If Dell refreshes their AMD Inspiron 27 lineup, there's a few things I'd like them to do:
- Use the new LCD panel (as found in Rally Vincent), which is brighter and has a better colour gamut. The old panel was good but a bit muted. (I can't get any more detailed information from the control panel.)
- Enable full USB 3.1 gen 2 (10Gbit). Five USB 3.0 ports is nice, but it's a bit disappointing that they are "only" 5.0Gbit.
Or Thunderbolt or USB 3.2, if either is practical. But at least full speed USB 3.1.
- Have some build-to-order options, or at least a higher-end model. 8 cores and an 8GB RX 580 is great, but 16GB of RAM, 256GB of SSD, and 1TB disk are all on the small side. And with only two RAM slots, one M.2 slot, and one drive bay, upgrading means removing the old one.
- Even better, make room for more internal options. Four RAM slots would be a huge win, as would a second M.2 slot, even if it's slower bcause you ran out of PCIe lanes. Consider ditching or shrinking the subwoofer and using the reclaimed space for a second 2.5" drive bay. It's not a very good subwoofer anyway.
- Move the webcam up top like you've done with the Intel models.
- While you're at it, 10Gbit ethernet would be great, since it's not something that can be readily upgraded. (Or can it? I need to check the service manual. One reason I got these things is that almost everything is replaceable.)
- It's all about the octo-onions or something (via Hacker News)
(Beyond real numbers and complex numbers, there are two more types of number - quaternions and octonions. Quaternions are the core of computer graphics; your graphics card is a huge array of quaternion calculators. And that's it - there are no other generall useful types of number. While our games are built of quaternions, it seems reality might be constructed of octonions.)
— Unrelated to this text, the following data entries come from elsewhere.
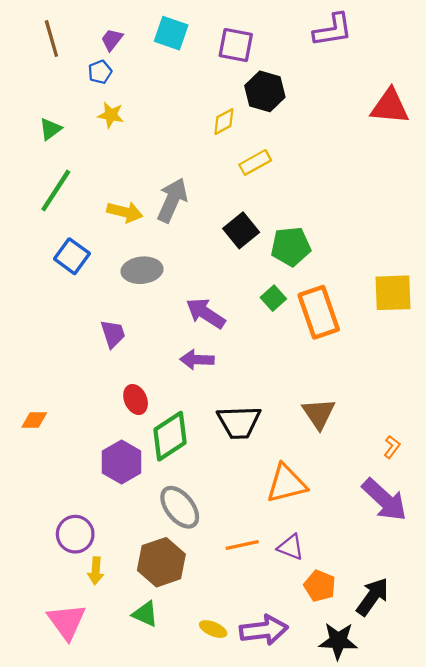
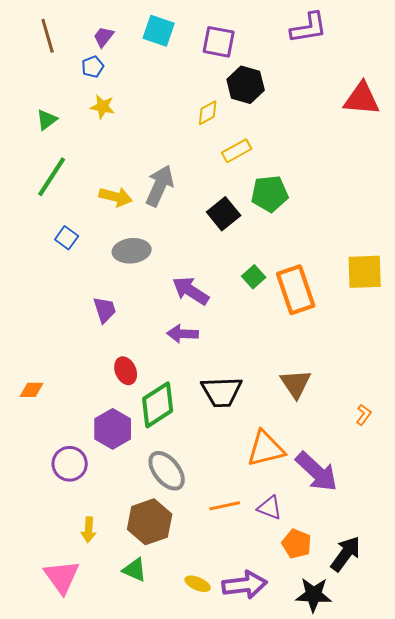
green pentagon: (291, 247) -> (270, 194), moved
blue square: (72, 256) -> (67, 238), size x0.7
purple arrow: (384, 500) -> (317, 472), moved
purple circle: (75, 534) -> (70, 464), moved

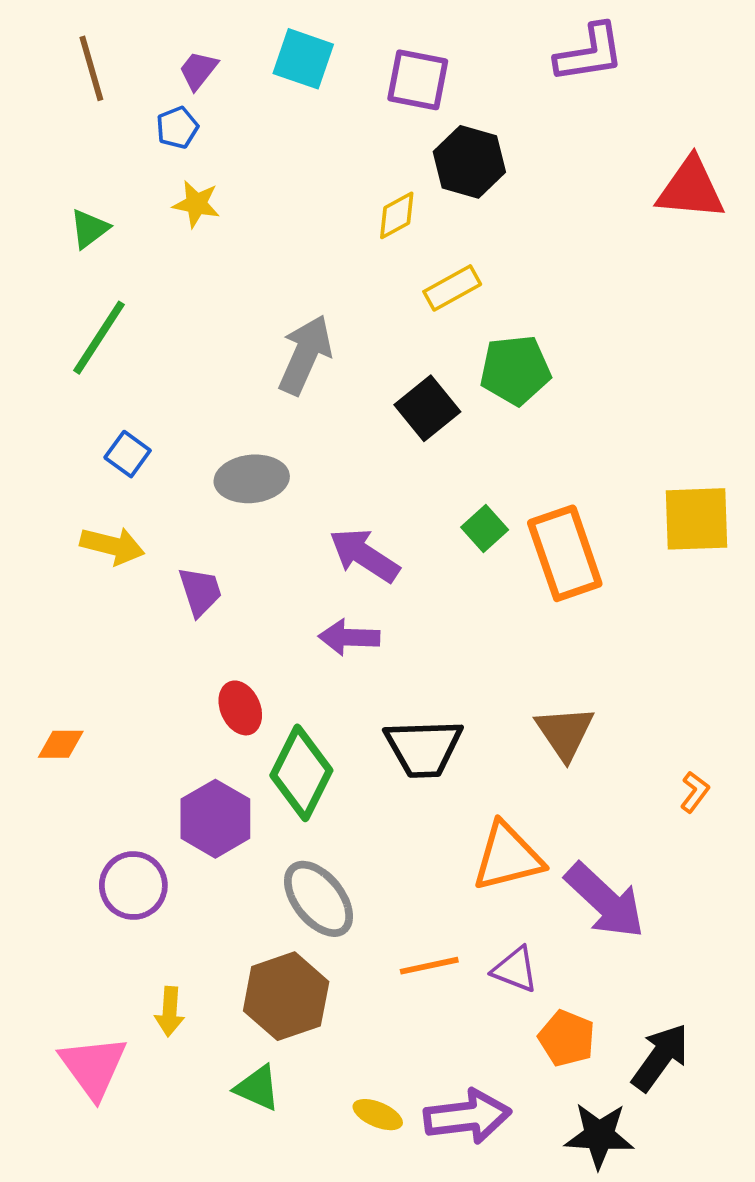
yellow arrow: (116, 197) -> (112, 546), moved
green diamond: (158, 405) -> (301, 773), turned -30
pink triangle: (62, 577) -> (93, 1067), moved

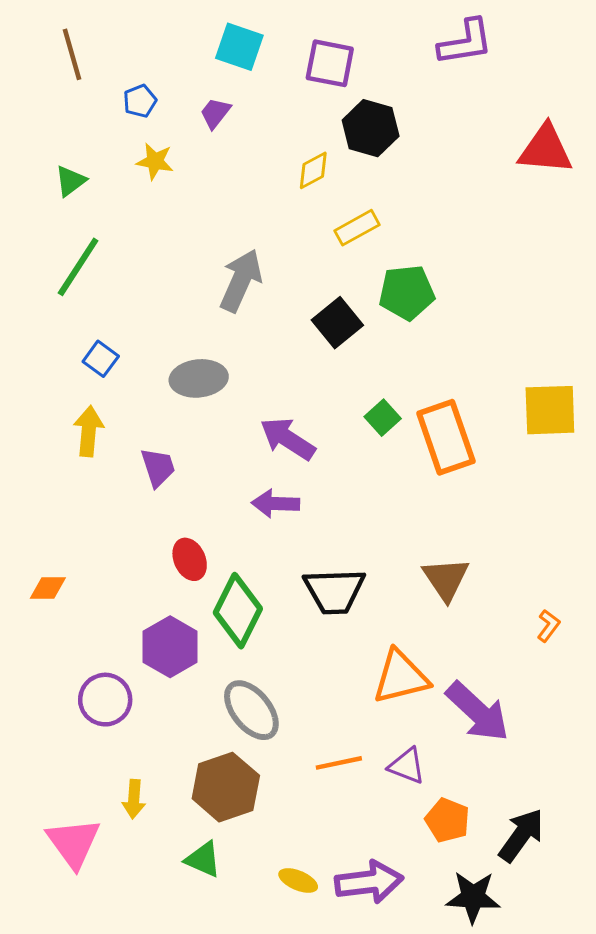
purple trapezoid: (198, 70) -> (215, 113), moved
yellow arrow: (112, 546) -> (89, 431), turned -99

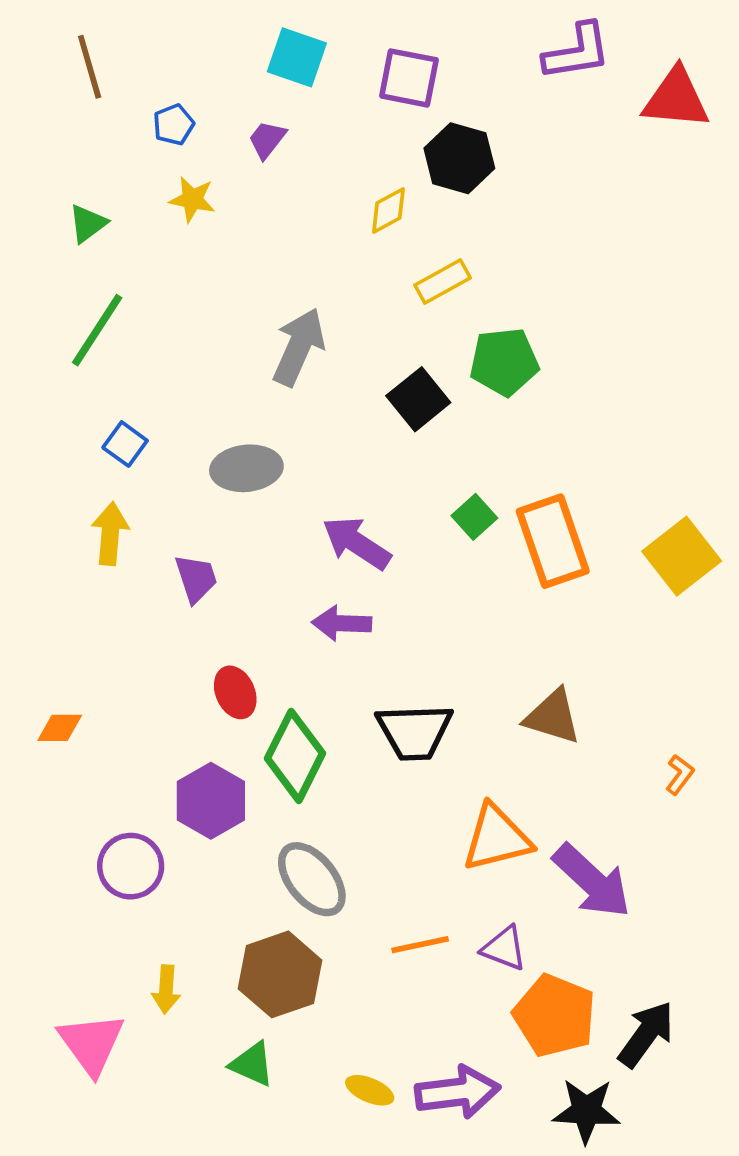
red triangle: (545, 149) -> (676, 98), moved
yellow square: (550, 410) -> (682, 556), moved, turned -36
brown triangle: (446, 579) -> (553, 717), turned -39
orange pentagon: (447, 820) -> (555, 1016), size x1.5

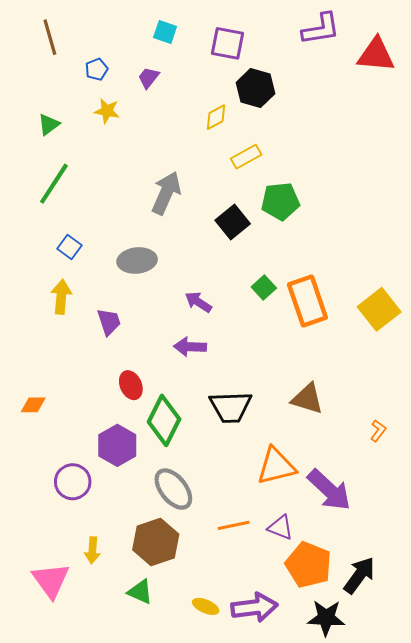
cyan square: (297, 57) -> (165, 32), size x0.7
purple arrow: (357, 543) -> (198, 302), size x0.7

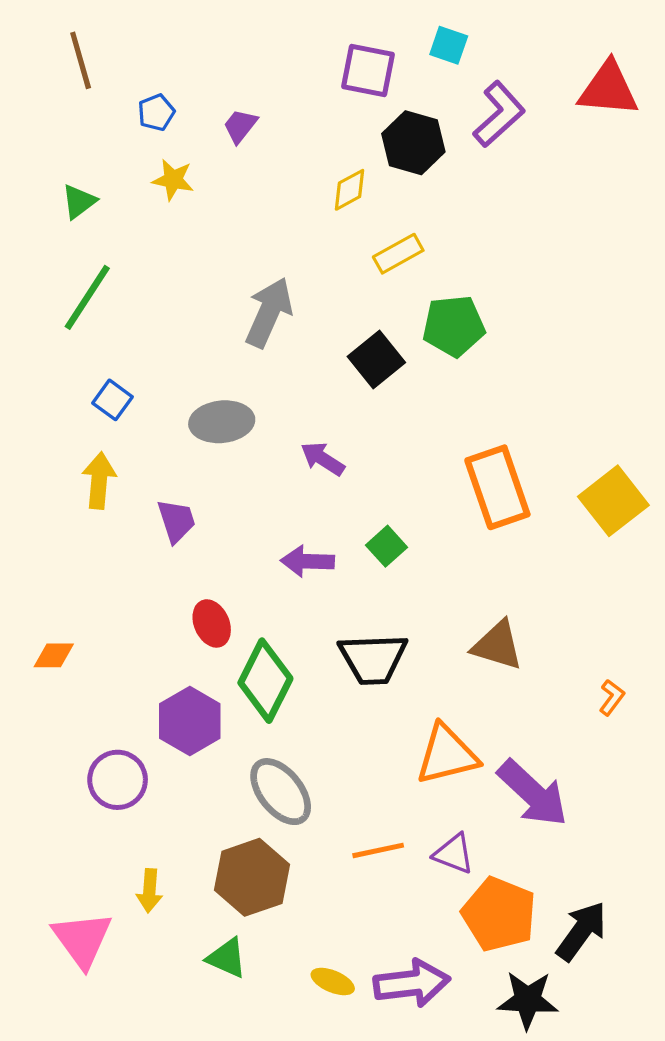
purple L-shape: (321, 29) -> (499, 114), moved, turned -33
cyan square: (165, 32) -> (449, 45), moved
green square: (264, 287) -> (386, 546), moved
purple arrow: (198, 302) -> (323, 459), moved

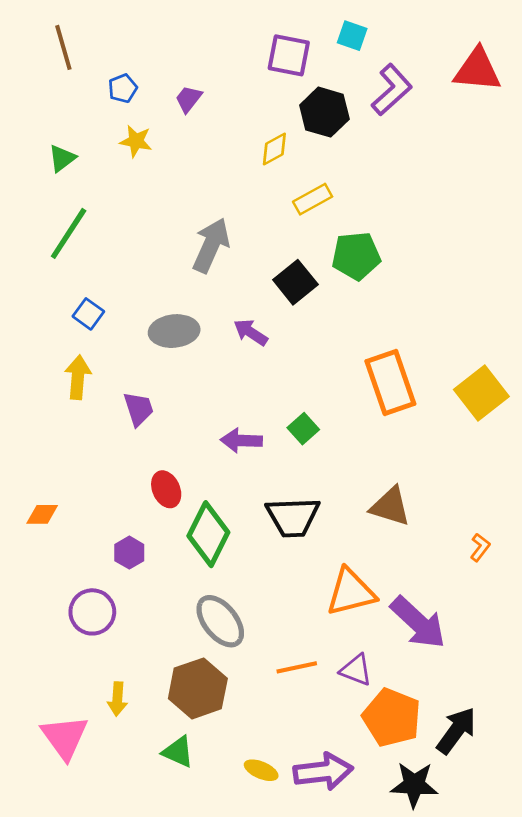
purple arrow: (323, 459) -> (251, 332), moved
purple hexagon: (190, 721) -> (129, 553), moved, size x0.6

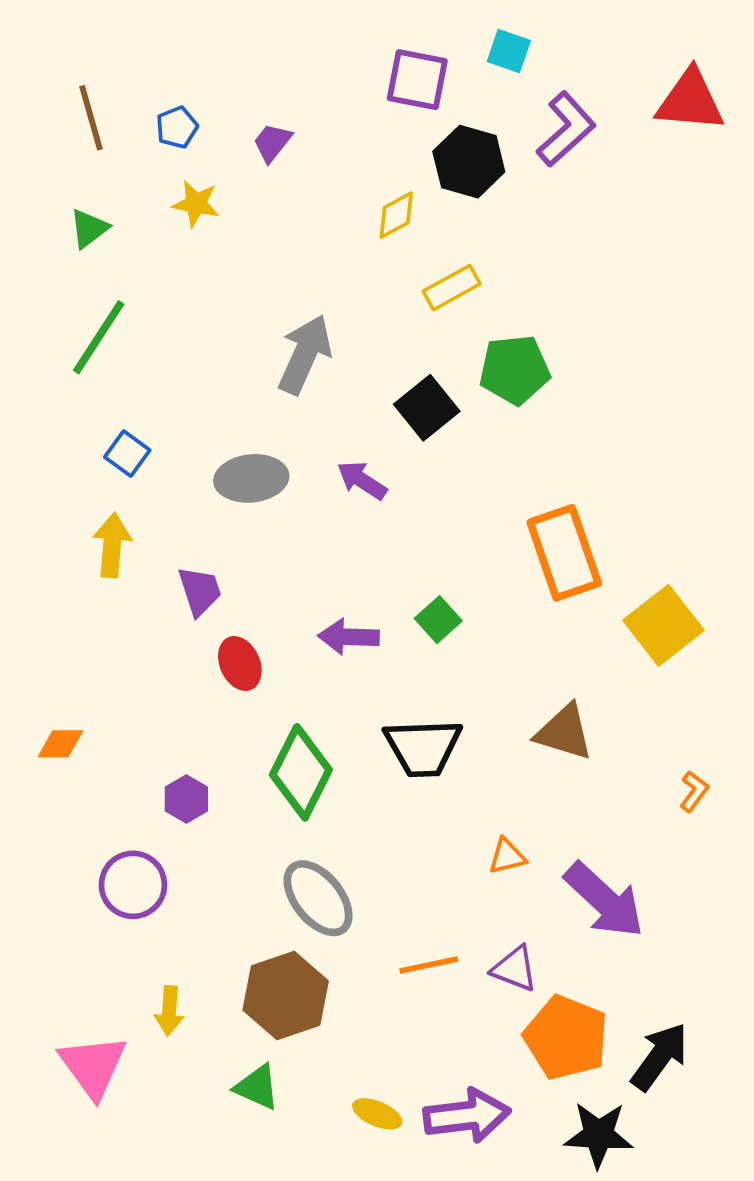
brown line: (63, 47) -> (91, 118), moved
yellow square: (481, 393) -> (663, 625), moved
red ellipse: (166, 489) -> (240, 664), moved
orange triangle: (351, 592) -> (507, 856), size x0.5

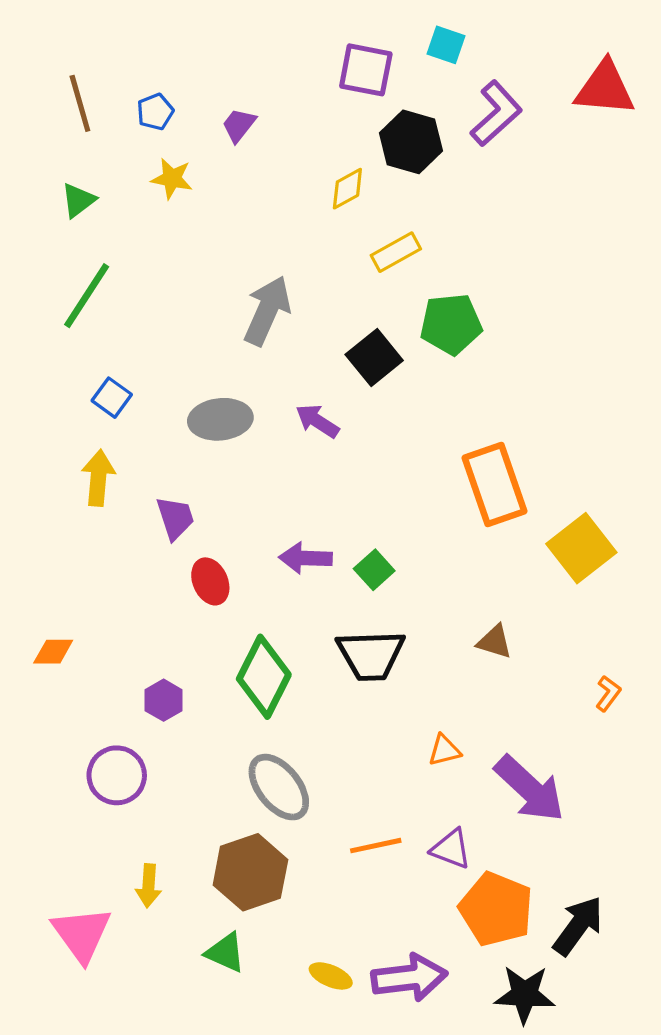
green square: (438, 620) -> (374, 570), moved
brown triangle: (564, 732) -> (495, 642), size x0.7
- Reddit have redisigned their site to increase density. It's kind of bad. Density is not a design goal.
- Apparently HP bought SGI at some point and I missed it. Should have happened sooner while there was more left of SGI to buy. Anyway, they have a new supercomputer if you are in the market for brains in a box. (ServeTheHome)
- Ceci n'est pas une iPhone. (Motherboard, via Six Colors)
- Is data pollution the new air pollution? Connected cars may generate 1.5 million petabytes of data per year by 2020. Which isn't far away at all. F1 cars currently genreate 36TB of data over the course of a single race. Self-driving cars can generate 1TB per hour. (SemiEngineering, Barrons)
- Chuwi has a nice looking toaster that doubles as a Windows PC. Video (via Fanless Tech)
There's something very similar available from Australian retailer of cheap Chinese-manufactured goodies for A$219 (4GB/32GB). That includes sales tax, and works out to US$160, which is a lot better than the Chuwi version at $240. I'm tempted to buy one, throw in a spare 2.5" drive, and leave it to run Linux stuff for me, like tracking the Ethereum and Stellar ledgers.
Update: Looks like the Kogan device is a rebadged ACEPC AK1. Getting Linux working is possible but fiddly. I've had that Grub problem on older servers as well, but Ubuntu 18.04 seems to fix it.